The Trust moved to disregard the jury's verdict. The Trust argued that the jury's finding as to the amount due and owing on the Note after reduction by the foreclosure proceeds was improper as the sum of $79,086 was unsupported by the evidence; that the trial court should disregard the finding related to Lairsen's attorney's fees as there was no statutory or common law basis for such an award; that Lairsen's claim of usury had no merit because the demand letter did not state a sum certain and only requested payment in accordance with the terms of the Note; Lairsen failed to present competent evidence of the fair market value of the property; and the court should award the Trust the direct and consequential damages found by the jury related to the sale of the property to Lairsen, $8247, and the real estate sales commission paid on the property, $26,650.

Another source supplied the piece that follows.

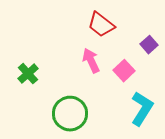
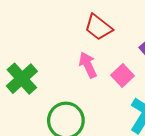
green cross: (28, 74) -> (22, 79), size x1.4

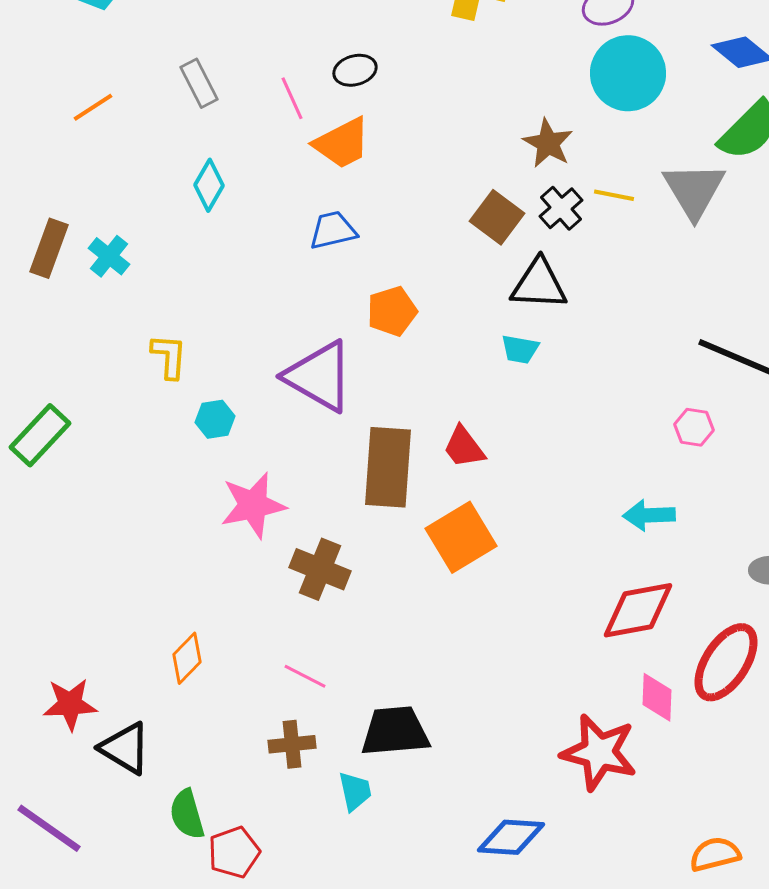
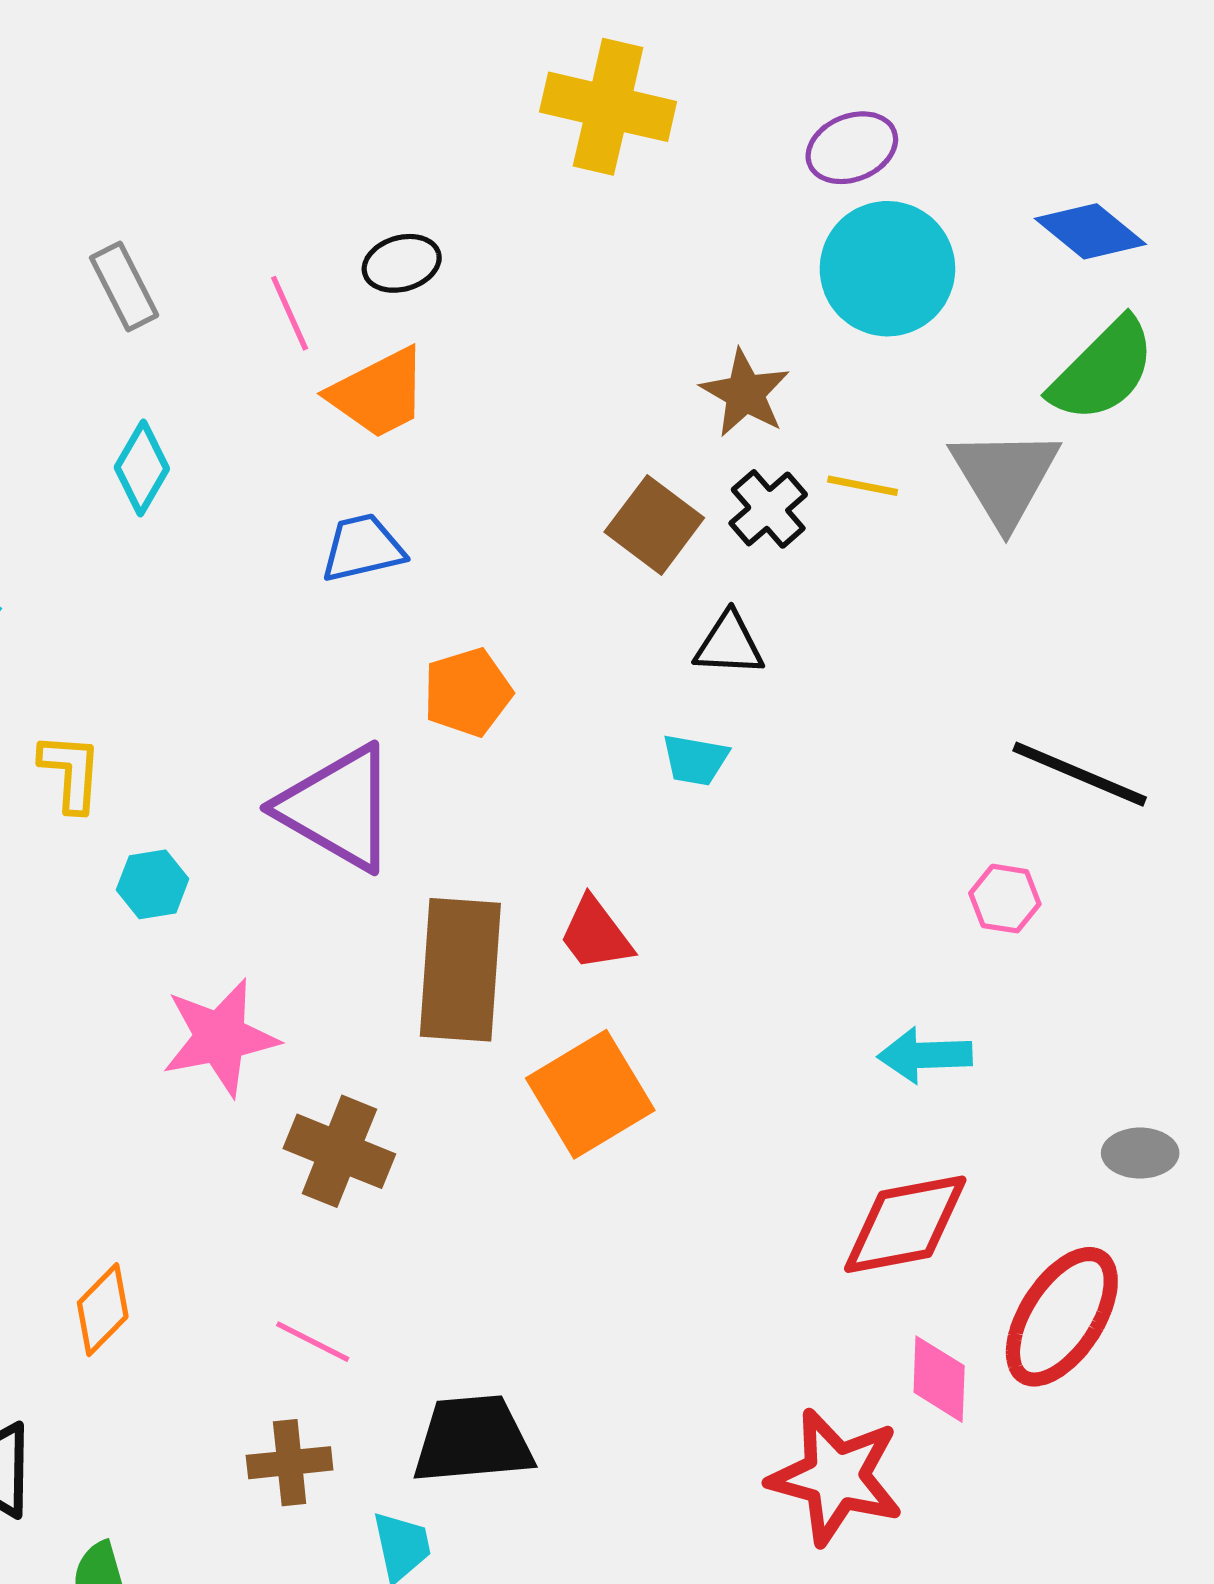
black triangle: (539, 284) -> (729, 644), size x0.7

Presented with somewhat confusing facts, issues, and contentions, the trial court rendered judgment following the jury's verdict. Taking into account the verdict as well as additional figures provided to the court by the parties after trial, the trial court determined that Lairsen was liable to the Trust for $43,819.44 3 plus attorney's fees. Lairsen filed a motion to modify the judgment. In his post judgment motion Lairsen contended (1) that the trial court erred in calculating the deficiency and should have used the jury's finding of fair market value, $510,000, to determine the deficiency and his portion of liability; (2) that the Trust was not entitled to recover its attorney's fees because its demand for payment was excessive, the amount Lairsen owed under the terms of the Note could not be determined until the jury found the fair market value of the property, and the Trust did not prevail in the lawsuit; (3) the Trust was not entitled to recover prejudgment interest because the demand for payment was excessive and Lairsen never had an opportunity to tender the just amount due; (4) the court erred in allowing the Trust to recover the costs of sale, $8,247, because this sum was a double recovery; (5) the court erred in including in the award to the Trust $5,781.44 for recovery of property taxes; (6) the court erred in failing to award Lairsen his attorney's fees; and (7) the Trust committed usury, and the court erred in failing to assess usury penalties against the Trust. Both parties appeal.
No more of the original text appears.